◆ **EXERCISE**: Beginning at the line that contains "สำนักงานคณะกรรมการการอาชีวศึกษา", output each line exactly through the end of the records, and drop any pictures.

[Collected data]
________________
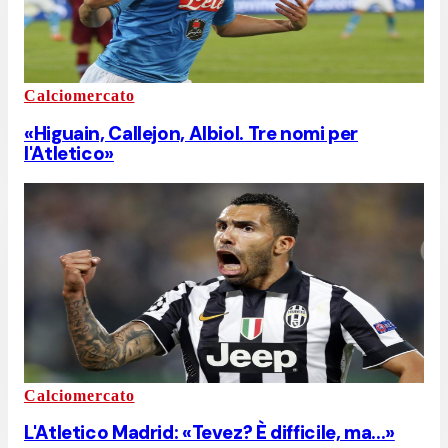
Calciomercato
«Higuain, Callejon, Albiol. Tre nomi per
l'Atletico»
Calciomercato
L'Atletico Madrid: «Tevez? È difficile, ma...»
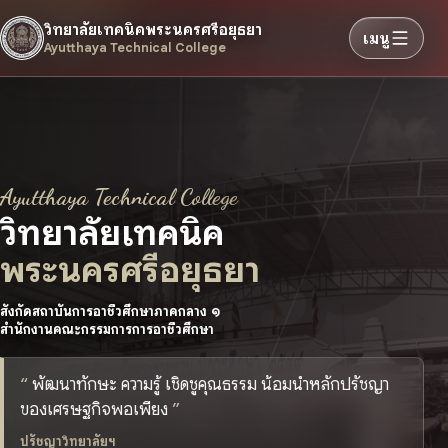
วิทยาลัยเทคนิคพระนครศรีอยุธยา
เมนู
Ayutthaya Technical College
Ayutthaya Technical College
วิทยาลัยเทคนิค
พระนครศรีอยุธยา
สังกัดสถาบันการอาชีวศึกษาภาคกลาง ๑
สำนักงานคณะกรรมการการอาชีวศึกษา
พัฒนาทักษะ ความรู้ เชิดชูคุณธรรม น้อมนำหลักปรัชญา
ของเศรษฐกิจพอเพียง
ปรัชญาวิทยาลัยฯ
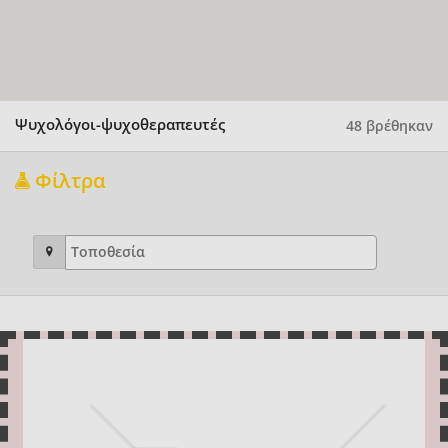
Ψυχολόγοι-ψυχοθεραπευτές
48 βρέθηκαν
Φίλτρα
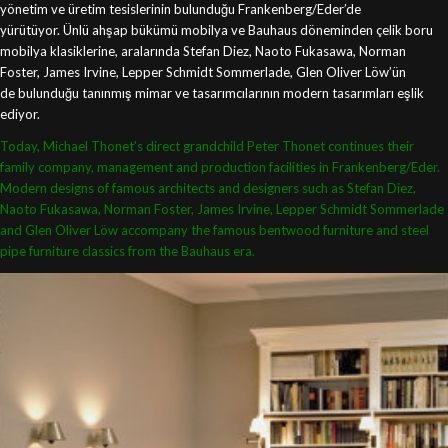
yönetim ve üretim tesislerinin bulunduğu Frankenberg/Eder’de
yürütüyor. Ünlü ahşap bükümü mobilya ve Bauhaus döneminden çelik boru
mobilya klasiklerine, aralarında Stefan Diez, Naoto Fukasawa, Norman
Foster, James Irvine, Lepper Schmidt Sommerlade, Glen Oliver Löw’ün
de bulunduğu tanınmış mimar ve tasarımcılarının modern tasarımları eşlik
ediyor.
Today, Michael Thonet’s direct grandchild Peter Thonet continues their
family company, management and production facilities in Frankenberg/Eder.
Modern designs of famous architects and designers such as Stefan Diez,
Naoto Fukasawa, Norman Foster, James Irvine, Lepper Schmidt Sommerlade
and Glen Oliver Löw accompany the famous bentwood furniture and steel
pipe furniture classics from the Bauhaus era.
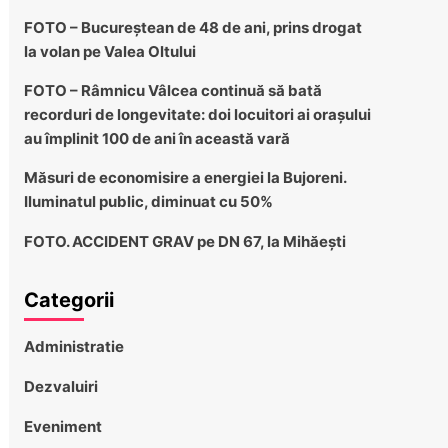
FOTO – Bucureștean de 48 de ani, prins drogat
la volan pe Valea Oltului
FOTO – Râmnicu Vâlcea continuă să bată
recorduri de longevitate: doi locuitori ai orașului
au împlinit 100 de ani în această vară
Măsuri de economisire a energiei la Bujoreni.
Iluminatul public, diminuat cu 50%
FOTO. ACCIDENT GRAV pe DN 67, la Mihăești
Categorii
Administratie
Dezvaluiri
Eveniment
________________
◆ **RESULT OF THIS EXERCISE**:
สำนักงานคณะกรรมการการอาชีวศึกษา
พัฒนาทักษะ ความรู้ เชิดชูคุณธรรม น้อมนำหลักปรัชญา
ของเศรษฐกิจพอเพียง
ปรัชญาวิทยาลัยฯ
Ψυχολόγοι-ψυχοθεραπευτές
48 βρέθηκαν
Φίλτρα
yönetim ve üretim tesislerinin bulunduğu Frankenberg/Eder’de
yürütüyor. Ünlü ahşap bükümü mobilya ve Bauhaus döneminden çelik boru
mobilya klasiklerine, aralarında Stefan Diez, Naoto Fukasawa, Norman
Foster, James Irvine, Lepper Schmidt Sommerlade, Glen Oliver Löw’ün
de bulunduğu tanınmış mimar ve tasarımcılarının modern tasarımları eşlik
ediyor.
Today, Michael Thonet’s direct grandchild Peter Thonet continues their
family company, management and production facilities in Frankenberg/Eder.
Modern designs of famous architects and designers such as Stefan Diez,
Naoto Fukasawa, Norman Foster, James Irvine, Lepper Schmidt Sommerlade
and Glen Oliver Löw accompany the famous bentwood furniture and steel
pipe furniture classics from the Bauhaus era.
FOTO – Bucureștean de 48 de ani, prins drogat
la volan pe Valea Oltului
FOTO – Râmnicu Vâlcea continuă să bată
recorduri de longevitate: doi locuitori ai orașului
au împlinit 100 de ani în această vară
Măsuri de economisire a energiei la Bujoreni.
Iluminatul public, diminuat cu 50%
FOTO. ACCIDENT GRAV pe DN 67, la Mihăești
Categorii
Administratie
Dezvaluiri
Eveniment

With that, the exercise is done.